Mayoral Vote Tally Corrected; Outcome Stays the Same (CO)
Aspen City Press Release. May 28, 2009. Kathryn Koch, City Clerk.
City staff recently learned of an error in the tabulation of the final-round vote totals for mayor; however, the error had no effect on the outcome of the race held in Aspen on May 5, 2009. Vote totals in all other rounds of the mayor’s instant runoff voting tally and in all rounds of the two council tallies were unchanged.
“City staff has been working to audit the instant runoff process, and the tabulation error was recently discovered by TrueBallot, the company hired by the city to perform the election,” said City Clerk Kathryn Koch. “The error arose because the voting software was originally written to support the ‘ranked choice’ form of elections used in Cambridge, Massachusetts. Following Cambridge rules, the software prevented a candidate who had reached the winning threshold from receiving any more votes.”
This difference can’t affect who wins the race, but it did affect the vote totals for the winner and runner-up in the final round. The error did not occur in either of the council tallies.
In the mayor’s race the threshold necessary to be sure of a victory was 1,273, which is 50 percent plus one of the 2,544 ballots cast. When Mick Ireland, the candidate winning the mayoral contest, reached 1,273 after LJ Erspamer was eliminated in the final round of counting, he was guaranteed to win. The software stopped counting any additional votes for him. However, any such ballots ranking Marilyn Marks after Ireland were added to her final round totals.
Ireland ultimately received 28 votes beyond the threshold of 1,273. Sixteen of them had been counted for Marks, and 12 had been deemed “exhausted” because they did not list rank Marks.

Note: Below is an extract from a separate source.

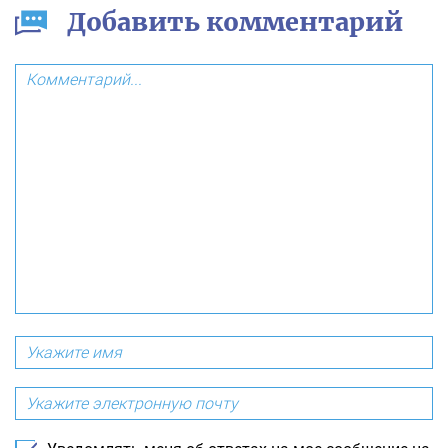
Добавить комментарий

The overall effect of this correction is that instead of Ireland defeating Marks by a vote of 1,273 to 1,140 (52.8 percent to 47.2 percent) as earlier reported, Ireland actually won by a margin of 1,301 to 1,124 (53.6 percent to 46.4 percent).

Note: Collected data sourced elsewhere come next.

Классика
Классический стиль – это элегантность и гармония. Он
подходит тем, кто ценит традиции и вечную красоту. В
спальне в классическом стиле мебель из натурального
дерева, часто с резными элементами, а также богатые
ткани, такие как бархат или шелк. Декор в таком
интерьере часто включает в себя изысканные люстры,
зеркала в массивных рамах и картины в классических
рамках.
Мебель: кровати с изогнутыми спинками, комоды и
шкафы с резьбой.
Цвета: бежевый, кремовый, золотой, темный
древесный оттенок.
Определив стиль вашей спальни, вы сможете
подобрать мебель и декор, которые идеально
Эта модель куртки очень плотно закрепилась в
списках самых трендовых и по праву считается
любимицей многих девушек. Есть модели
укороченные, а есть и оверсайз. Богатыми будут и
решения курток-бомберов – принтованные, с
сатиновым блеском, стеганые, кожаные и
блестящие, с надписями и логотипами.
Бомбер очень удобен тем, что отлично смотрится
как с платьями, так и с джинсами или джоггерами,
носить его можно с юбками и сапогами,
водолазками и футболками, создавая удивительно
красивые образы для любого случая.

The election results are summarized on the City’s website at http://www.aspenpitkin.com/depts/38/.
“The fact that this error was detectable using election data we made available to the public validates our approach to election transparency and integrity,” said Koch. “By starting with a paper ballot that was counted independently on two different systems and by creating an electronic record of the rankings on every single ballot, we were able to audit and document this election more completely than any other public election that we have held. By making the rankings and all other election data public, everyone had the opportunity to double-check the IRV tallies themselves.”

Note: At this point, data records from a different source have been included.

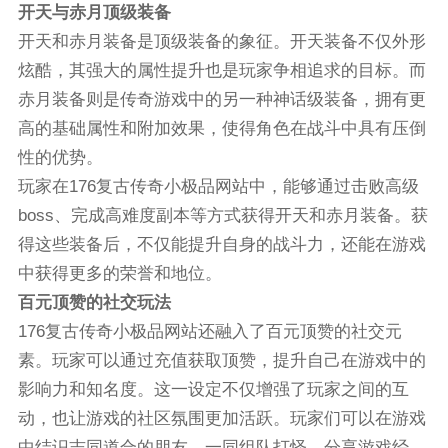
开天与赤月顶级装备
开天和赤月装备是顶级装备的象征。开天装备不仅外形
炫酷，其强大的属性提升也是玩家争相追求的目标。而
赤月装备则是传奇游戏中的另一种神话级装备，拥有更
高的基础属性和附加效果，使得角色在战斗中具有压倒
性的优势。
玩家在176复古传奇小极品网站中，能够通过击败高级
boss、完成高难度副本等方式获得开天和赤月装备。获
得这些装备后，不仅能提升自身的战斗力，还能在游戏
中获得更多的荣誉和地位。
百元顶赞的社交玩法
176复古传奇小极品网站还融入了百元顶赞的社交元
素。玩家可以通过充值获取顶赞，提升自己在游戏中的
影响力和知名度。这一设定不仅增强了玩家之间的互
动，也让游戏的社区氛围更加活跃。玩家们可以在游戏
中结识志同道合的朋友，一同组队打怪，分享游戏经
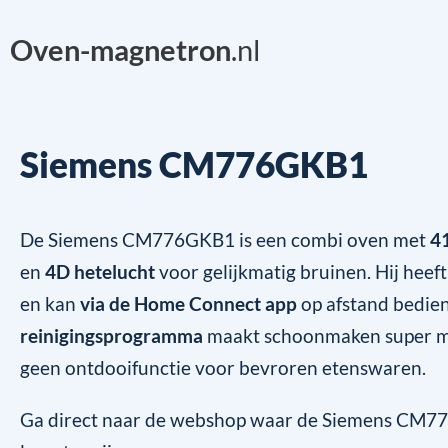
Oven-magnetron
.nl
Siemens CM776GKB1
De Siemens CM776GKB1 is een combi oven met
4
en
4D hetelucht
voor gelijkmatig bruinen. Hij heef
en kan
via de Home Connect app
op afstand bedie
reinigingsprogramma
maakt schoonmaken super mak
geen ontdooifunctie voor bevroren etenswaren.
Ga direct naar de webshop waar de Siemens CM77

The first step in auditing this election was to randomly 10 percent of the ballots and make sure that the rankings on the ballots corresponded to the electronic records. This was completed on Thursday, May 7, and produced no anomalies. The second step was to manually verify that every ranking was tallied correctly for mayor and council. That is how the tabulation error was discovered and reported to the public.
Aspen City Council has committed to a review of instant runoff voting and its procedure at a work session to be scheduled this summer.